Dalam semangat tersebut, ia menerima undangan untuk berkunjung ke Uni Soviet pada pertengahan 1956, sebagai bentuk balasan diplomatik terhadap hubungan bilateral yang semakin erat.
Uni Soviet saat itu berada di bawah kendali Nikita Khrushchev, pasca era Stalinisme yang keras. Negara tersebut dikenal sebagai rezim ateis, dengan pembatasan ketat terhadap agama.
Namun, di tengah kebekuan itu, Bung Karno membuat satu permintaan mengejutkan: ia ingin berziarah ke makam Imam Bukhari.

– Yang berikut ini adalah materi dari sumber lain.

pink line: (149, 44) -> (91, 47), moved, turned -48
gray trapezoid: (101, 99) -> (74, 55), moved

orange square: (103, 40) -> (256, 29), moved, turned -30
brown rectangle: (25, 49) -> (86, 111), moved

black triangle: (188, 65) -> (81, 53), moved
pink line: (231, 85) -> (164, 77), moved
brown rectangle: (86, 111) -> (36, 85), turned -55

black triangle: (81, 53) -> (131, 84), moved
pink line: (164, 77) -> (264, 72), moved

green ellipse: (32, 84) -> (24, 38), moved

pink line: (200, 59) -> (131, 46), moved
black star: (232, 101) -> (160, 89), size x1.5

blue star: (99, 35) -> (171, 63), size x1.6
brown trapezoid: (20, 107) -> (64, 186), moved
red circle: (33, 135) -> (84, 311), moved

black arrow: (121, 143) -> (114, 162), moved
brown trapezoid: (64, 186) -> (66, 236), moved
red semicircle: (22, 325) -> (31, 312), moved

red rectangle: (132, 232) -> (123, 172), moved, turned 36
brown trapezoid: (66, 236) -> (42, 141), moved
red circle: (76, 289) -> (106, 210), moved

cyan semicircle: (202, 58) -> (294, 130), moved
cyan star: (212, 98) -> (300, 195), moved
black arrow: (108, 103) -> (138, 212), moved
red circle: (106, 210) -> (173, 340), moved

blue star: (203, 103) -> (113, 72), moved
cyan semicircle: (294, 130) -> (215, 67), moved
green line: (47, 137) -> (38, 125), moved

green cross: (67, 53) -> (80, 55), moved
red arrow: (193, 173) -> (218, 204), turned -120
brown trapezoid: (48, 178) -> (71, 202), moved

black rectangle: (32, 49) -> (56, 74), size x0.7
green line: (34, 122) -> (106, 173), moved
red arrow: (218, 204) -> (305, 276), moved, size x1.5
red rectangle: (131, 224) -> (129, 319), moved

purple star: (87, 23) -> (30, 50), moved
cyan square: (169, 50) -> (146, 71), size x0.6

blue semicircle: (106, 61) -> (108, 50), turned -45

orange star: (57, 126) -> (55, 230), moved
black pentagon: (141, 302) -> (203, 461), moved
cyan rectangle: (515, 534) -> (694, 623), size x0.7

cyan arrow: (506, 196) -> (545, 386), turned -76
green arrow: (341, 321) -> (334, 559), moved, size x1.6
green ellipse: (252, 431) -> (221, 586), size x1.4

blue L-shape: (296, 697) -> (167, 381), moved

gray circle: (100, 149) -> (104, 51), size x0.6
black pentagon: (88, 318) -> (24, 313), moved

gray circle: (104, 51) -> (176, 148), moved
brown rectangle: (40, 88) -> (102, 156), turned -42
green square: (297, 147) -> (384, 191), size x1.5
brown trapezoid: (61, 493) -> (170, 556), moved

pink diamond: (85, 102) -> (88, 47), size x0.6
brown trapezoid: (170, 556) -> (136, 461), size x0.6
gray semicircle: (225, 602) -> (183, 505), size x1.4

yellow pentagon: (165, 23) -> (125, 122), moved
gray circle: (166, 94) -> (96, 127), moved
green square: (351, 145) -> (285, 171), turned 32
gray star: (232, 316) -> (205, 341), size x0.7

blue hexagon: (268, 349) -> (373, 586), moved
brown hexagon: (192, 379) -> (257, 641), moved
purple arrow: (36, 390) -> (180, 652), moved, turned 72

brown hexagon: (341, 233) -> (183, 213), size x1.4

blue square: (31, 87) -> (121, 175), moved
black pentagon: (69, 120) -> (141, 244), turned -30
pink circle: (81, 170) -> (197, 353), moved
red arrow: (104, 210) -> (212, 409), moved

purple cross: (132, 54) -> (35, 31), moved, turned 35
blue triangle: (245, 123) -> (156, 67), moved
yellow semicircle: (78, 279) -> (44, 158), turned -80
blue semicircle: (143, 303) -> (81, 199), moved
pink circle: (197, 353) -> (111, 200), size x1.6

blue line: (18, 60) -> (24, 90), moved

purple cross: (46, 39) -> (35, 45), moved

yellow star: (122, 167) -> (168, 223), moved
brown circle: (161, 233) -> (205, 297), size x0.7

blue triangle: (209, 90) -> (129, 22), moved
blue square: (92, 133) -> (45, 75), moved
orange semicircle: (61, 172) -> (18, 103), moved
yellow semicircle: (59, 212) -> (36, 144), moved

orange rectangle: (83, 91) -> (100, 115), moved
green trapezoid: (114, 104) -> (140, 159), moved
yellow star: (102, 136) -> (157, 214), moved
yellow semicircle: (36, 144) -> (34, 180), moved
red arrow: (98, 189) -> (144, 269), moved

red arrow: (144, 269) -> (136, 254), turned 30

Permintaan tersebut bukan permintaan sembarangan. Makam sang perawi hadis sahih paling terpercaya itu selama berabad-abad hilang dari pengetahuan publik.
Bahkan banyak ulama dunia tak tahu pasti di mana jasad Imam Bukhari dimakamkan. Sebagian meyakini ia berada di sekitar Samarkand, namun posisinya tetap misterius.
Diplomasi Tak Biasa: Ziarah sebagai Syarat Kunjungan
Soekarno tidak hanya meminta, tetapi mensyaratkan kunjungan ke makam tersebut sebagai bagian dari protokol kunjungan kenegaraan. Uni Soviet pun terdesak untuk mencarinya. Maka dimulailah operasi khusus oleh aparat intelijen dan arkeolog Soviet.
Mereka akhirnya menemukan lokasi makam Imam Bukhari di sebuah desa terpencil dekat Samarkand, Uzbekistan.
Kompleks itu kala itu tak terawat, tersembunyi di balik semak belukar, dan nyaris terlupakan sejarah.
Namun karena tekanan dari Presiden Soekarno, area tersebut dibersihkan dan dipugar secara mendadak agar layak dikunjungi pemimpin Indonesia.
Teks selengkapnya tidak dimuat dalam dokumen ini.